Some observers remain concerned, however, over China's decision
to sidestep emissions caps in favor of setting a carbon intensity
benchmark for each power plant.
This gives operators an incentive to make their plants more
efficient so they can sell excess quotas to those who
don't—without encouraging investment in cleaner energy.
"It doesn't create any incentive to reduce coal-fired power
generation, and doesn't even create any incentive to close coal
plants in the higher-emission categories-sub-critical plants which
tend to be older and smaller-since plants are benchmarked against
other plants in the same category," Lauri Myllyvirta, a lead
analyst with the Centre for Research on Energy and Clean Air, wrote
in an email 5 January.
"In the short term," he added, "the scheme might even increase
the profitability of new coal plants as they will be slightly more
efficient than existing ones in the same category."

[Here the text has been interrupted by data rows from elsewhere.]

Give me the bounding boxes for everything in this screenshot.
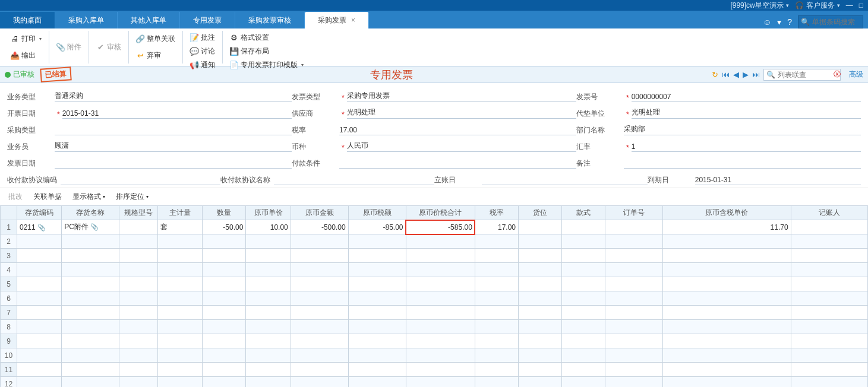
cell[interactable]: [562, 220, 605, 234]
col-header[interactable]: [1, 206, 17, 220]
cell[interactable]: [475, 377, 518, 388]
cell[interactable]: [519, 334, 562, 348]
col-header[interactable]: 原币含税单价: [663, 206, 791, 220]
cell[interactable]: [348, 363, 406, 377]
cell[interactable]: [562, 263, 605, 277]
cell[interactable]: [562, 277, 605, 291]
col-header[interactable]: 记账人: [791, 206, 867, 220]
table-row[interactable]: 8: [1, 320, 868, 334]
help-icon[interactable]: ?: [787, 17, 792, 27]
cell[interactable]: [406, 291, 475, 306]
cell[interactable]: [605, 249, 663, 263]
cell[interactable]: 0211 📎: [17, 220, 61, 234]
cell[interactable]: [519, 249, 562, 263]
cell[interactable]: [406, 363, 475, 377]
cell[interactable]: [157, 320, 202, 334]
cell[interactable]: [157, 363, 202, 377]
cell[interactable]: [605, 291, 663, 306]
col-header[interactable]: 税率: [475, 206, 518, 220]
col-header[interactable]: 原币单价: [246, 206, 291, 220]
cell[interactable]: [348, 249, 406, 263]
link-all-button[interactable]: 🔗整单关联: [132, 32, 179, 46]
cell[interactable]: [475, 306, 518, 320]
cell[interactable]: [663, 377, 791, 388]
cell[interactable]: [291, 348, 348, 363]
cell[interactable]: [17, 234, 61, 249]
cell[interactable]: [519, 363, 562, 377]
attach-button[interactable]: 📎附件: [53, 40, 85, 54]
cell[interactable]: [17, 320, 61, 334]
cell[interactable]: [62, 320, 119, 334]
cell[interactable]: [562, 334, 605, 348]
agreename-field[interactable]: [274, 184, 434, 185]
cell[interactable]: [663, 334, 791, 348]
cell[interactable]: [663, 291, 791, 306]
invno-field[interactable]: 0000000007: [632, 93, 861, 102]
cell[interactable]: [562, 363, 605, 377]
col-header[interactable]: 原币税额: [348, 206, 406, 220]
cell[interactable]: [348, 334, 406, 348]
last-icon[interactable]: ⏭: [752, 70, 760, 79]
cell[interactable]: [605, 348, 663, 363]
table-row[interactable]: 7: [1, 306, 868, 320]
table-row[interactable]: 3: [1, 249, 868, 263]
cell[interactable]: 4: [1, 263, 17, 277]
cell[interactable]: [246, 320, 291, 334]
table-row[interactable]: 5: [1, 277, 868, 291]
cell[interactable]: [291, 277, 348, 291]
duedate-field[interactable]: 2015-01-31: [695, 176, 861, 185]
cell[interactable]: [475, 363, 518, 377]
cell[interactable]: [246, 277, 291, 291]
cell[interactable]: [475, 234, 518, 249]
cell[interactable]: [157, 277, 202, 291]
postdate-field[interactable]: [482, 184, 648, 185]
cell[interactable]: [406, 263, 475, 277]
memo-field[interactable]: [624, 167, 861, 169]
cell[interactable]: [291, 249, 348, 263]
col-header[interactable]: 订单号: [605, 206, 663, 220]
cell[interactable]: [119, 220, 158, 234]
cell[interactable]: [17, 377, 61, 388]
col-header[interactable]: 原币金额: [291, 206, 348, 220]
cell[interactable]: [519, 277, 562, 291]
cell[interactable]: [246, 306, 291, 320]
cell[interactable]: [157, 306, 202, 320]
cell[interactable]: 1: [1, 220, 17, 234]
cell[interactable]: [605, 334, 663, 348]
cell[interactable]: [119, 263, 158, 277]
cell[interactable]: [62, 363, 119, 377]
cell[interactable]: [475, 249, 518, 263]
cell[interactable]: 11: [1, 363, 17, 377]
table-row[interactable]: 10: [1, 348, 868, 363]
cell[interactable]: [17, 291, 61, 306]
relate-doc-button[interactable]: 关联单据: [33, 192, 62, 202]
cell[interactable]: [475, 263, 518, 277]
cell[interactable]: [203, 263, 246, 277]
format-button[interactable]: ⚙格式设置: [226, 31, 307, 45]
cell[interactable]: [291, 306, 348, 320]
cell[interactable]: [62, 249, 119, 263]
display-format-button[interactable]: 显示格式▾: [72, 192, 105, 202]
print-button[interactable]: 🖨打印▾: [7, 32, 45, 46]
data-grid[interactable]: 存货编码存货名称规格型号主计量数量原币单价原币金额原币税额原币价税合计税率货位款…: [0, 205, 868, 387]
cell[interactable]: [246, 334, 291, 348]
cell[interactable]: [562, 234, 605, 249]
cell[interactable]: [157, 291, 202, 306]
cell[interactable]: [562, 291, 605, 306]
cell[interactable]: 10: [1, 348, 17, 363]
col-header[interactable]: 主计量: [157, 206, 202, 220]
cell[interactable]: [605, 377, 663, 388]
list-search[interactable]: 🔍 ⓧ: [763, 69, 841, 81]
col-header[interactable]: 规格型号: [119, 206, 158, 220]
inv-type-field[interactable]: 采购专用发票: [347, 91, 576, 102]
sales-field[interactable]: 顾潇: [55, 141, 292, 152]
cell[interactable]: [348, 234, 406, 249]
barcode-search[interactable]: 🔍: [798, 15, 863, 28]
cell[interactable]: [519, 220, 562, 234]
cell[interactable]: [791, 377, 867, 388]
cell[interactable]: 10.00: [246, 220, 291, 234]
buy-type-field[interactable]: [55, 134, 292, 135]
dept-field[interactable]: 采购部: [624, 124, 861, 135]
cell[interactable]: [348, 277, 406, 291]
cell[interactable]: [406, 320, 475, 334]
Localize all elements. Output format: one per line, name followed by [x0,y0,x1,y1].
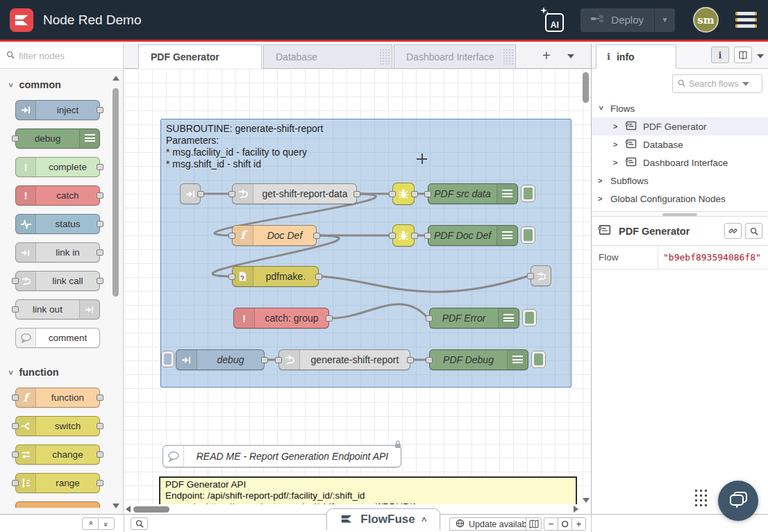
flow-property-row: Flow "b9ebf893594086f8" [592,246,768,269]
property-label: Flow [592,246,658,269]
inject-button[interactable] [161,351,174,367]
palette-node-status[interactable]: status [15,214,100,234]
palette-node-link-in[interactable]: link in [15,242,100,263]
tree-item-flows[interactable]: > Flows [592,99,768,117]
flowfuse-panel-tab[interactable]: FlowFuse > [326,508,440,530]
info-view-button[interactable]: i [711,47,729,63]
chat-widget-button[interactable] [718,481,758,521]
main-menu-button[interactable] [734,9,758,31]
splitter-grab-handle[interactable] [662,213,697,216]
tab-list-caret[interactable] [567,50,574,60]
node-palette: > common inject debug ! complete ! catch [0,44,124,514]
canvas-vertical-scrollbar[interactable] [583,71,590,503]
tab-dashboard-interface[interactable]: Dashboard Interface [394,44,516,69]
node-generate-shift-report[interactable]: generate-shift-report [278,349,410,370]
node-pdfmake[interactable]: pdfmake. [232,266,319,287]
search-options-caret[interactable] [742,82,749,86]
help-book-button[interactable] [734,47,752,63]
app-title: Node Red Demo [43,13,142,28]
node-pdf-error[interactable]: PDF Error [429,308,519,329]
deploy-button[interactable]: Deploy ▼ [581,8,675,32]
node-pdf-src-data[interactable]: PDF src data [428,183,518,204]
search-icon [6,51,15,61]
palette-section-function[interactable]: > function [0,356,123,388]
palette-collapse-all-button[interactable]: » [82,517,99,530]
palette-node-link-call[interactable]: link call [15,271,100,291]
selected-flow-header: PDF Generator [592,217,768,246]
api-note-group[interactable]: PDF Generator API Endpoint: /api/shift-r… [159,476,577,504]
exclamation-icon: ! [16,158,36,176]
sidebar-options-caret[interactable] [757,50,764,60]
palette-scrollbar[interactable] [112,72,119,510]
palette-section-common[interactable]: > common [0,69,123,100]
copy-link-button[interactable] [724,223,742,239]
zoom-reset-button[interactable]: O [558,517,572,531]
lock-icon [394,440,402,451]
search-icon [678,78,685,89]
deploy-options-caret[interactable]: ▼ [654,8,675,32]
debug-toggle-button[interactable] [521,185,535,202]
palette-node-catch[interactable]: ! catch [15,185,100,206]
palette-scrollbar-thumb[interactable] [112,88,119,297]
node-pdf-doc-def[interactable]: PDF Doc Def [428,225,518,246]
add-flow-button[interactable]: + [542,49,551,63]
navigator-map-button[interactable] [526,517,542,531]
tree-item-subflows[interactable]: > Subflows [592,172,768,190]
sidebar-splitter[interactable] [592,211,768,217]
widget-drag-handle[interactable] [694,488,708,508]
vertical-scrollbar-thumb[interactable] [583,72,589,103]
debug-toggle-button[interactable] [531,351,546,368]
tree-item-database[interactable]: > Database [592,135,768,153]
palette-node-switch[interactable]: switch [15,416,100,436]
tree-item-global-configuration-nodes[interactable]: > Global Configuration Nodes [592,190,768,208]
flow-canvas[interactable]: SUBROUTINE: generate-shift-report Parame… [124,69,591,504]
zoom-in-button[interactable]: + [571,517,586,531]
node-pdf-debug[interactable]: PDF Debug [429,349,528,370]
chevron-right-icon: > [613,140,619,149]
tab-pdf-generator[interactable]: PDF Generator [138,44,262,69]
zoom-out-button[interactable]: − [544,517,558,531]
node-comment-readme[interactable]: READ ME - Report Generation Endpoint API [162,445,401,467]
chevron-down-icon: > [7,83,15,87]
node-inject-debug[interactable]: debug [176,349,265,370]
exclamation-icon: ! [16,186,36,205]
ai-icon: AI [545,13,564,32]
palette-node-template-partial[interactable] [15,501,100,508]
chevron-right-icon: > [598,194,604,203]
user-avatar[interactable]: sm [693,7,719,33]
palette-node-range[interactable]: range [15,473,100,493]
flow-search-input[interactable] [689,79,739,89]
node-link-in[interactable] [180,183,201,204]
ai-assistant-button[interactable]: AI [539,7,565,33]
change-icon [16,445,36,464]
debug-toggle-button[interactable] [521,226,535,244]
node-doc-def[interactable]: f Doc Def [232,225,317,246]
wire[interactable] [320,276,529,292]
palette-node-change[interactable]: change [15,444,100,465]
tree-item-dashboard-interface[interactable]: > Dashboard Interface [592,153,768,172]
palette-node-complete[interactable]: ! complete [15,157,100,177]
wire[interactable] [332,304,428,318]
palette-filter-input[interactable] [19,51,117,61]
node-trace-junction-2[interactable] [392,224,415,247]
node-get-shift-report-data[interactable]: get-shift-report-data [232,183,357,204]
horizontal-scrollbar-thumb[interactable] [133,506,169,513]
node-catch-group[interactable]: ! catch: group [233,308,329,329]
zoom-search-button[interactable] [131,517,148,530]
inject-icon [16,101,36,119]
palette-node-link-out[interactable]: link out [15,299,100,319]
palette-node-comment[interactable]: comment [15,328,100,348]
tab-info[interactable]: i info [596,44,676,69]
tree-item-pdf-generator[interactable]: > PDF Generator [592,117,768,135]
tab-database[interactable]: Database [263,44,392,69]
search-flow-button[interactable] [745,223,762,239]
flow-search-box[interactable] [672,74,762,93]
function-icon: f [16,388,36,407]
debug-toggle-button[interactable] [522,309,537,326]
palette-expand-all-button[interactable]: » [98,517,115,530]
node-link-out[interactable] [531,265,551,286]
palette-node-inject[interactable]: inject [15,100,100,120]
palette-node-debug[interactable]: debug [15,128,100,149]
node-trace-junction-1[interactable] [392,183,415,205]
palette-node-function[interactable]: f function [15,388,100,408]
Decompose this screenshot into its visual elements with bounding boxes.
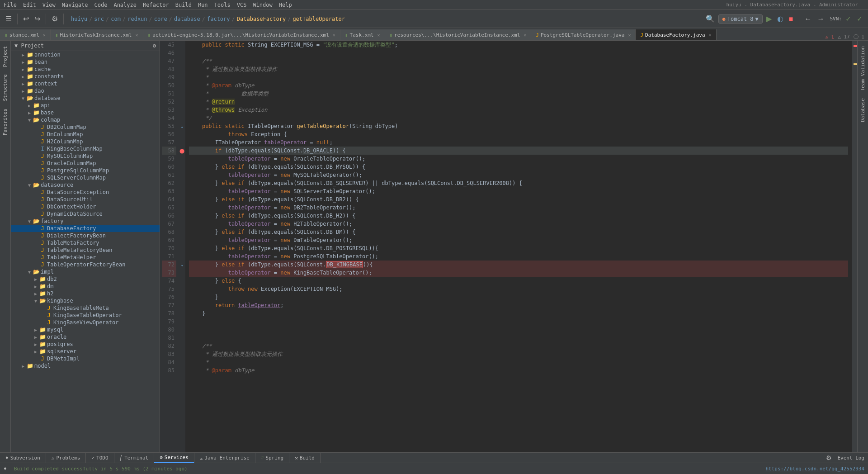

But Ranping Song with the World Resources Institute, who focuses
on climate strategies for developing nations, said in an interview
that China still lacks the capacity markets and regional
transmission infrastructure needed to push for a swift
decarbonization of its power sector.
While the current design of China's carbon market may have a
more limited impact on emissions than a traditional cap-and-trade
market would, it is a good start, he said. It will be complemented
with other strategies, such as continued heavy investment in
renewables and grid improvements, Song added.